I call these two styles “right-folded” and “left-folded” or “top-down” and “bottom-up” trees in http://conal.net/blog/posts/from-tries-to-trees . If you use the pair functor in both cases, the relationship becomes much clearer and the Functor, Applicative, and Foldable instance bodies become textually identical to each other. Moreover, the left-folded/bottom-up version leads to Guy Blelloch’s work-efficient parallel scan algorithm, while the right-folded/top-down instance leads to a work-inefficient algorithm, as shown in http://conal.net/blog/posts/parallel-tree-scanning-by-composition . I’ve been exploring the hypothesis that nested/non-regular data types–while historically more exotic than their regular counterparts–are usually better suited to natural, efficient data-parallel algorithms.

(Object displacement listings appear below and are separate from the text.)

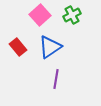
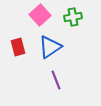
green cross: moved 1 px right, 2 px down; rotated 18 degrees clockwise
red rectangle: rotated 24 degrees clockwise
purple line: moved 1 px down; rotated 30 degrees counterclockwise
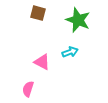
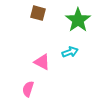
green star: rotated 15 degrees clockwise
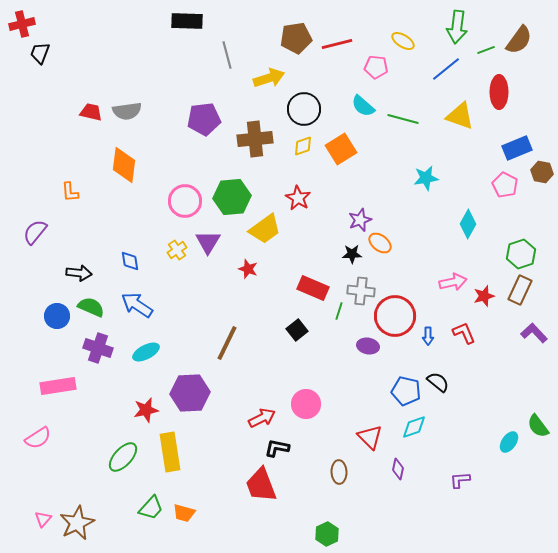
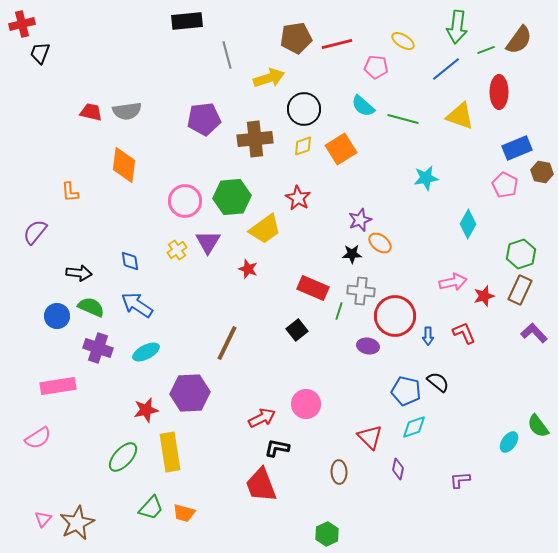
black rectangle at (187, 21): rotated 8 degrees counterclockwise
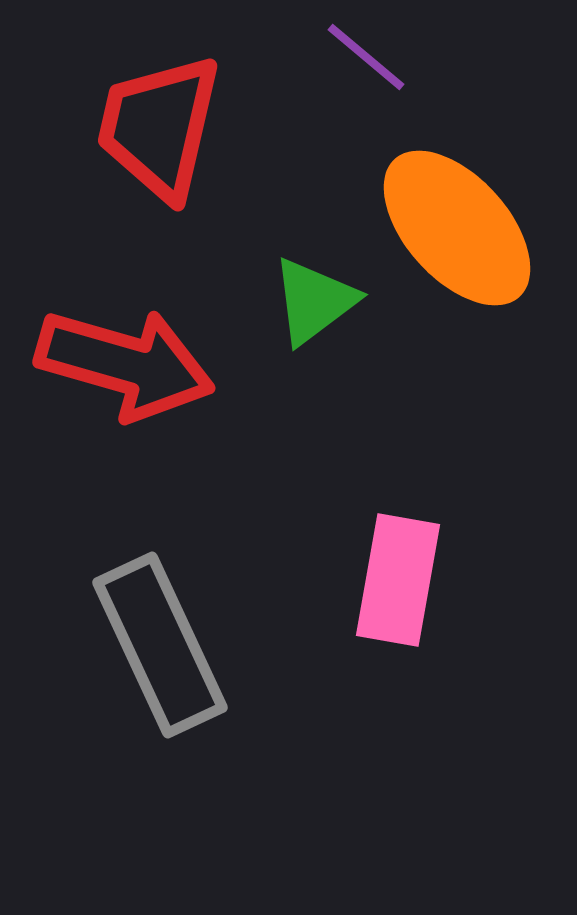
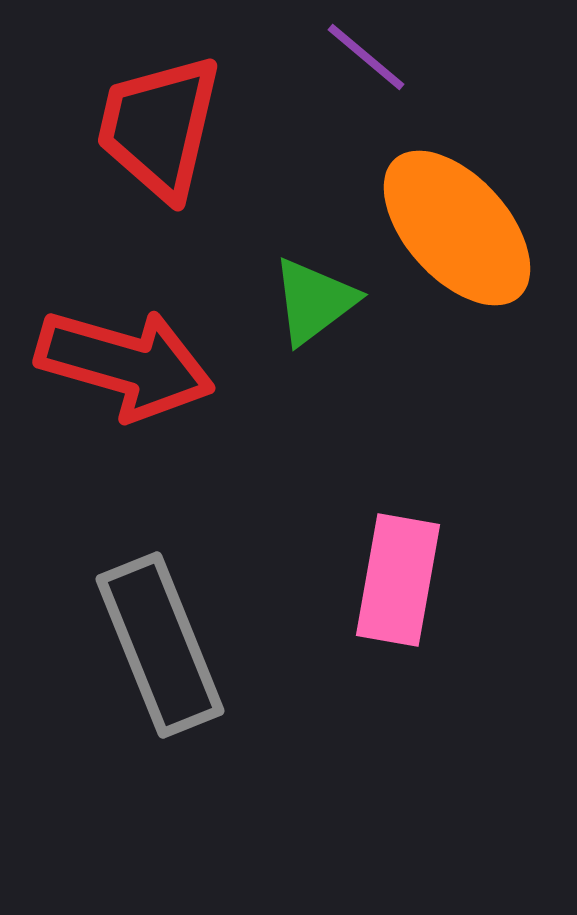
gray rectangle: rotated 3 degrees clockwise
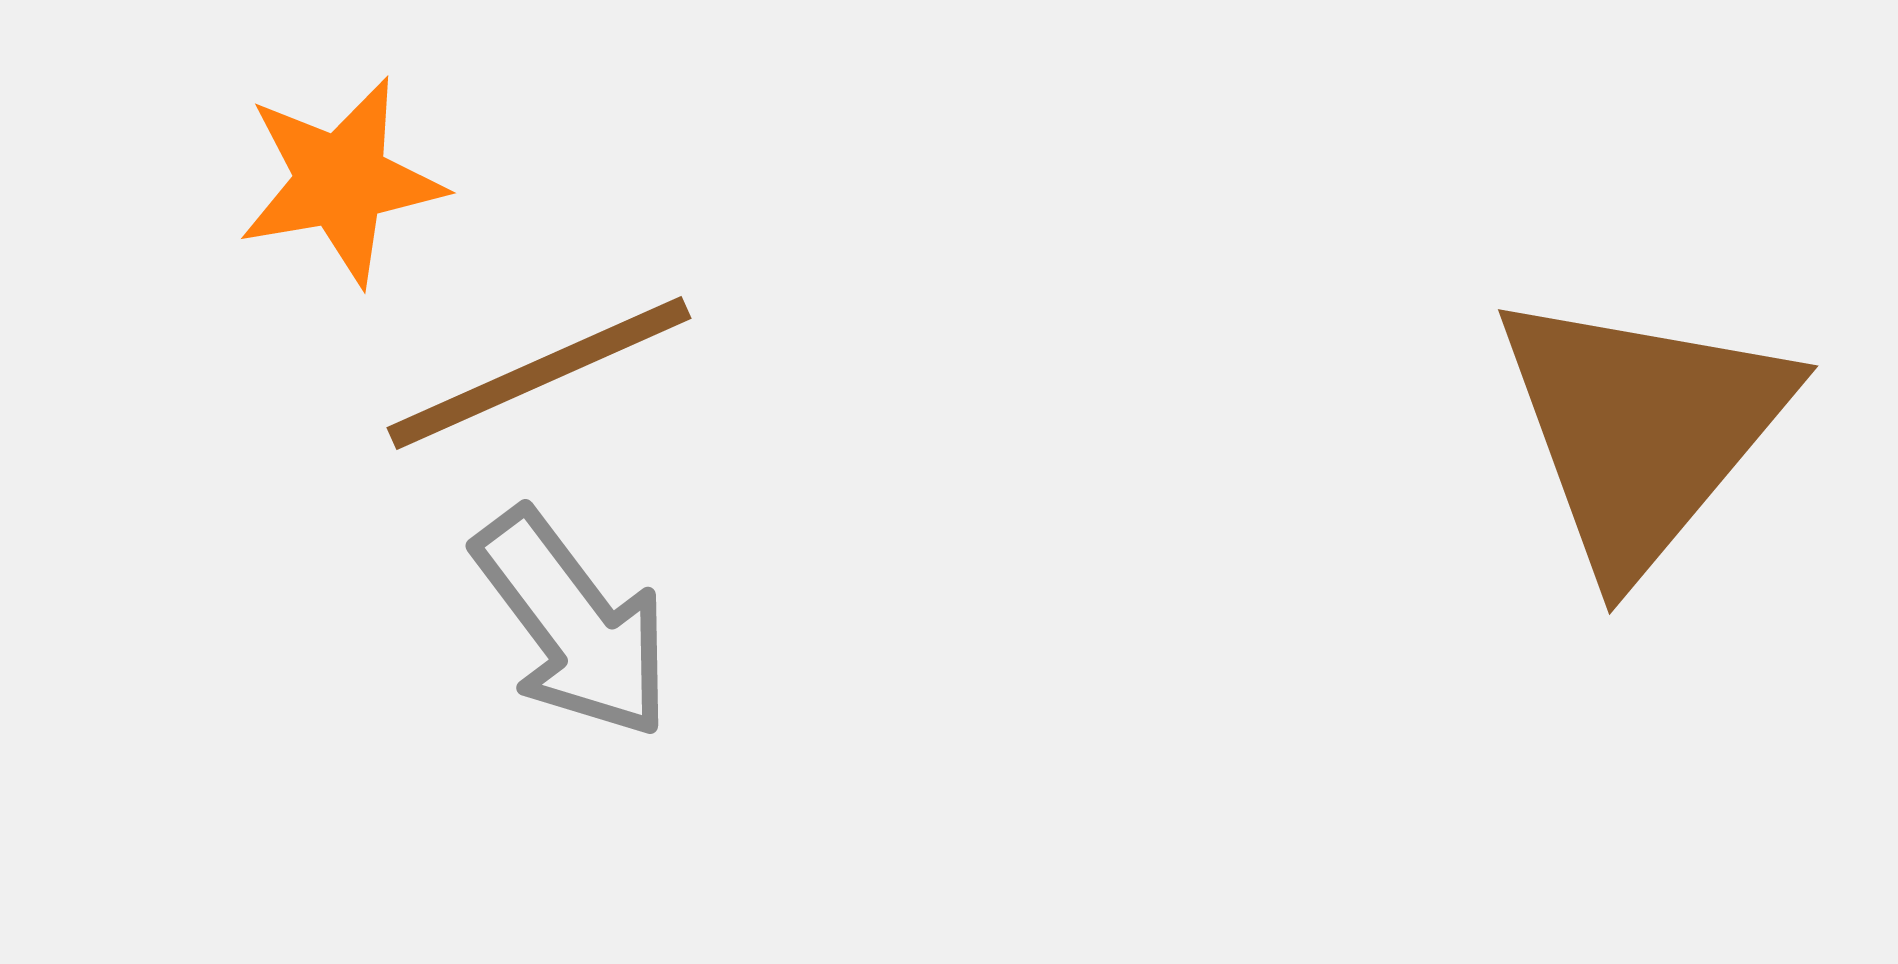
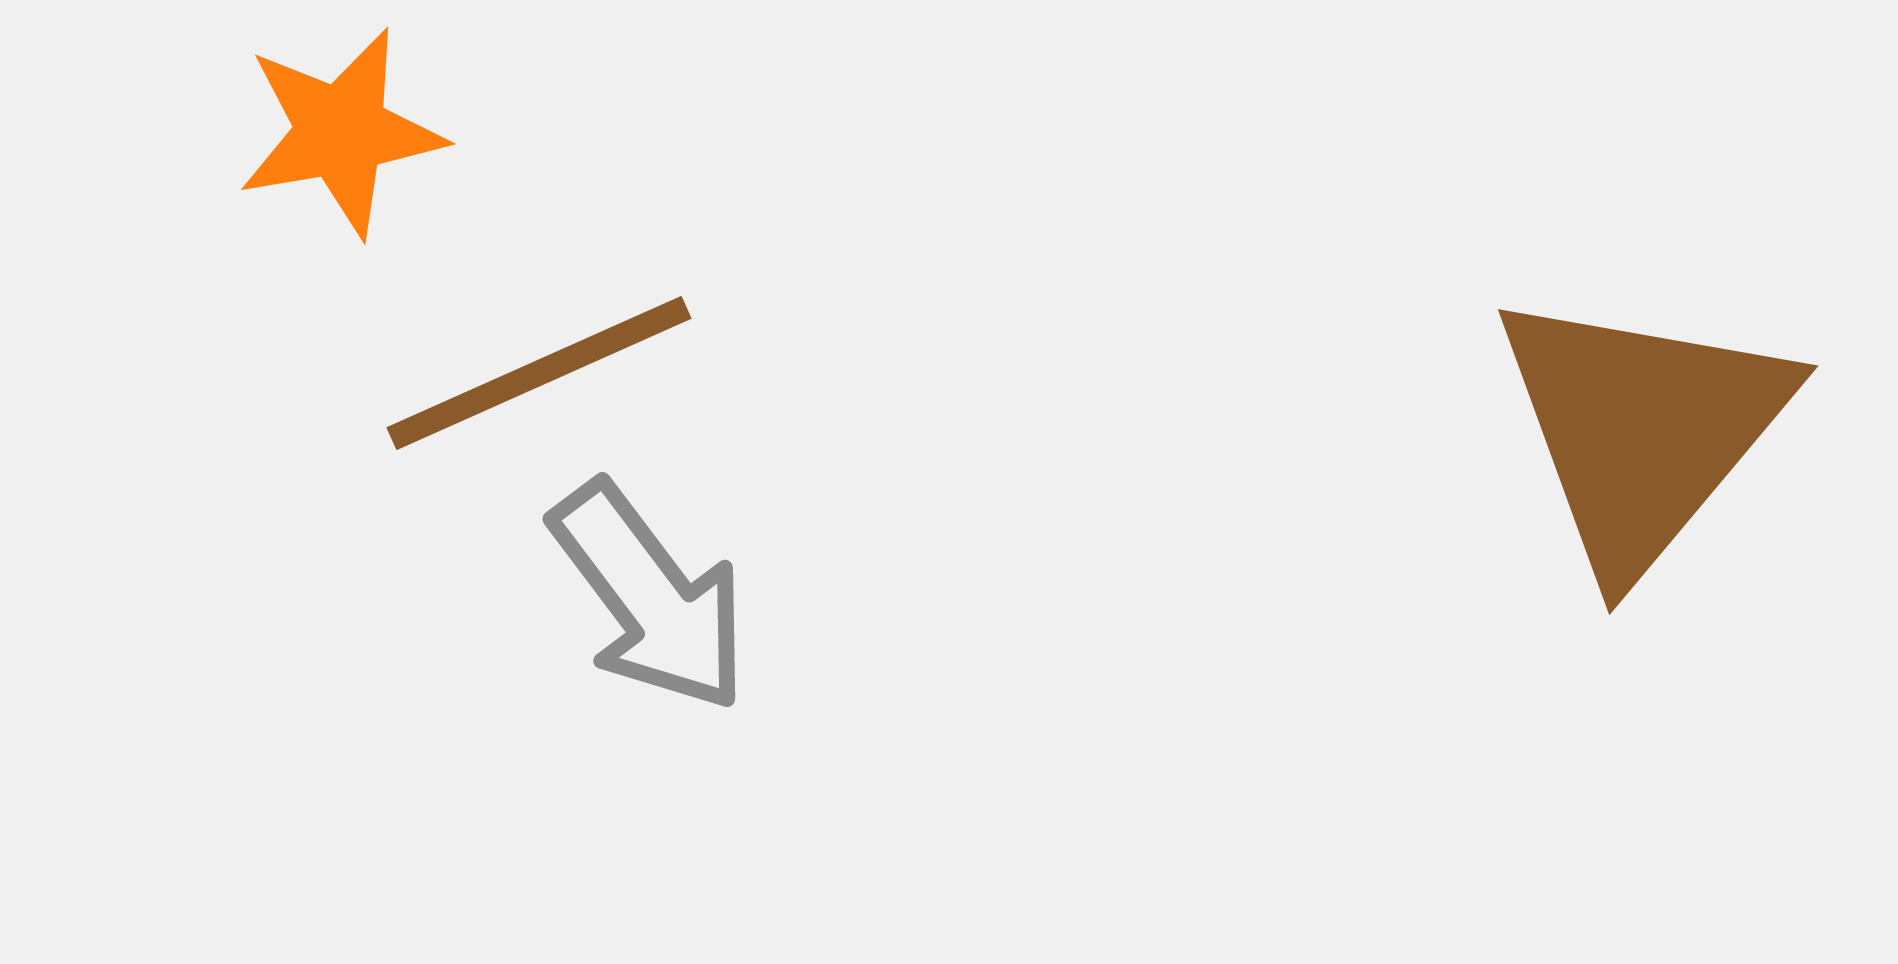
orange star: moved 49 px up
gray arrow: moved 77 px right, 27 px up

Nested datatypes are appealing, but the appeal fades when you look closer at them. The obvious folds over nested datatypes are constrained by the types to be polymorphic functions, so sum isn’t a fold in this sense; so Richard Bird and Ross Paterson came up with the “generalised folds” that you cite, which do encompass monomorphic functions such as sum. However, these generalised folds no longer always take linear time, because of repeated maps; this led Ralf Hinze to come up with “efficient generalized folds” (at WGP 2000; see http://www.cs.ox.ac.uk/ralf.hinze/publications/#P10), which are linear-time. But in order to do this, Ralf had to sacrifice the universal property that makes folds so convenient to reason with; that led Clare Martin, Ian Bayley and me to “disciplined, efficient, generalized folds” (in FAC, 2004; see http://www.cs.ox.ac.uk/publications/publication2373-abstract.html), simultaneously enjoying useful types, efficient evaluation, and effective laws. This works, but you end up knee-deep in functor categories when trying to explain it – perhaps someone can come up with “simple, disciplined, efficient, generalized folds for nested datatypes”?